## What you are asked to do
Extract, from the records beneath this instruction, each line that contains the word "insgesamt".

## Supplied data

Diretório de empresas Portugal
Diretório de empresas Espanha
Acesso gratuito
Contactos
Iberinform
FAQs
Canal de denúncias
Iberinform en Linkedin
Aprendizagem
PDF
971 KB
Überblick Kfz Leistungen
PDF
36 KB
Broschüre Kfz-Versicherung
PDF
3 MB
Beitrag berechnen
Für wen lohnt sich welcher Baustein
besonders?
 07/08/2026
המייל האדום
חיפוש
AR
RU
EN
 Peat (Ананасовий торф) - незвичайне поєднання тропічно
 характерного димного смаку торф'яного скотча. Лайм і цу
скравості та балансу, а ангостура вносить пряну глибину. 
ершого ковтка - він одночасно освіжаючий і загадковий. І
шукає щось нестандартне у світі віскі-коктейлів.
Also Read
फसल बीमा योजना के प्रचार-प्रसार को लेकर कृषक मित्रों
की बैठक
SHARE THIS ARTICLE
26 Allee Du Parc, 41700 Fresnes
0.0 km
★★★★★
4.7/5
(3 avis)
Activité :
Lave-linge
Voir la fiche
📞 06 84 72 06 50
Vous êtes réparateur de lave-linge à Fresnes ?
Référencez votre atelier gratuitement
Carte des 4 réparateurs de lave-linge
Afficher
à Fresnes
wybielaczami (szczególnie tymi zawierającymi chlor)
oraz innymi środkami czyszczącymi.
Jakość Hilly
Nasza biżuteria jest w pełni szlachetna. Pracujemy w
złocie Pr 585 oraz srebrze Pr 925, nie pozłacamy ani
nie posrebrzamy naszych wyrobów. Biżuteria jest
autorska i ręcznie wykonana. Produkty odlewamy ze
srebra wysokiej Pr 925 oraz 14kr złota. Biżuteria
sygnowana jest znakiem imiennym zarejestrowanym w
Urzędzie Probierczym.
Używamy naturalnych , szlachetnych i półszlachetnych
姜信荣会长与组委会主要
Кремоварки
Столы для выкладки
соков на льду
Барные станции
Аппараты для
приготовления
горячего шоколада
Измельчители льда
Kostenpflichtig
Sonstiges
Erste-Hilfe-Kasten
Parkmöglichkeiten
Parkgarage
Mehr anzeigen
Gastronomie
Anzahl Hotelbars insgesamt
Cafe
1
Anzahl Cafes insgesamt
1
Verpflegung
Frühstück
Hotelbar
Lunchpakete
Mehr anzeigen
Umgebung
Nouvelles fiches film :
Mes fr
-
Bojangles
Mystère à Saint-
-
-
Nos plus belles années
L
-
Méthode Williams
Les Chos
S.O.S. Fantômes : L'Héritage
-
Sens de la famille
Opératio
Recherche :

## Response
Anzahl Hotelbars insgesamt
Anzahl Cafes insgesamt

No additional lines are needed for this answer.